Was it hard to get the Gormans on-board?
Oh no, no no! Chris has wanted to do it for a while and we’ve just all kind of danced around each other. As it turns out, they had been talking about it and Gail and I had been talking about it and it kind of, sort of just came together. And I love writing songs with them. I love writing songs with Gail and I love writing songs with Tom and he and I actually wrote two songs on the “Swan Songs Series” together. That actually happened before the reunion, but the reunion was hot on the heels of that happening.
You seemed to be amazed at the response your reunion got. It was picked up by just about every music site.
I was totally shocked. We were really, really shocked! And we still are! There are calls for lots of bands to reunite and we’ve had a smattering of that over the years but no real ground-swell. For some bands there are websites formed, begging them to reunite. We weren’t really feeling that. It was definitely surprising and exciting. At one point when all the shows in the States started to sell out, I called my booking agent and I asked, “Do people think we’re that rapper?” I genuinely was concerned. He just laughed at me.

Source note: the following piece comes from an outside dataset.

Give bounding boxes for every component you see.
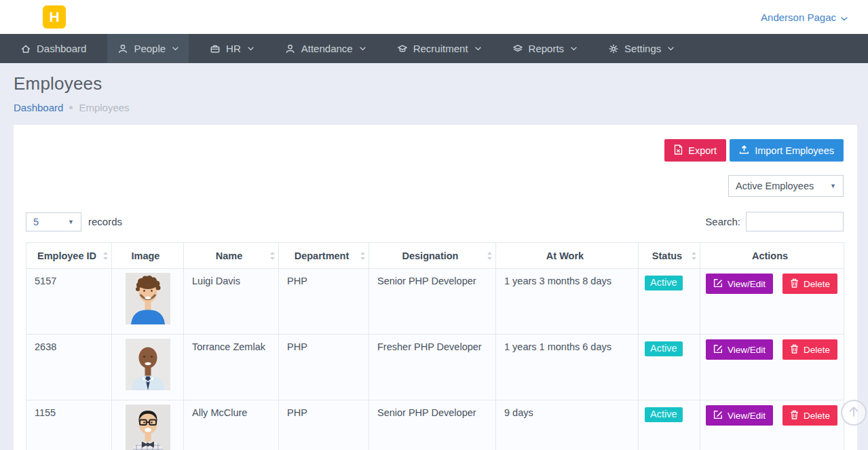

Whether you see it or not, I think many people see you as an important figure in a scene, given your ties to Throwing Muses, your ties to the Breeders and your legacy with Belly. So the idea of Belly coming back may be big for all three of those fan-bases.
Yeah. I do think there is affection now. Affection for that whole era. It’s not just us. I think the reason why all these reunions are doing so well is that not only my demographic but my 17-year-old daughter’s friends are extremely into nineties music.
And there are a lot of '90s bands that are still around and there are some who have really changed. I saw an acoustic set by Tracy Bonham last year where she was playing piano and violin and that was way different than, let’s say, “The Burdens Of Being Upright,” but still excellent.
Being able to experiment stylistically is one of the luxuries of being somewhat out of the spotlight because you don’t have anyone telling you what your next move should be or how you should proceed. We [in Belly] weren’t very good at listening to those suggestions, anyway. But being able to do a piano set or being able to do some electronica songs… [laughs] There’s a freedom in being able to move forward the way you as an artist want to move forward, and that’s kind of nice.
I can tell from the “Swan Songs” set that you are continuing to grow as a writer. What do you think is your legacy? What do you hope it will be?
I would hope [and I mean this genuinely] that it would have to do less with me and my name and have more to do with the body of work I’ve contributed to. And I mean contributed to because everybody I’ve ever worked with… Even my solo stuff involves other amazing players and huge contributions from other people. This is not false humility. I mean it! I feel like just focusing on the music and having been a part of that and having it one day be seen, not as a movement but a big, collaborative effort by many, many people. I would like to be part of that.
Belly is on tour this summer. The expanded “Swan Song Series” collection is out May 20.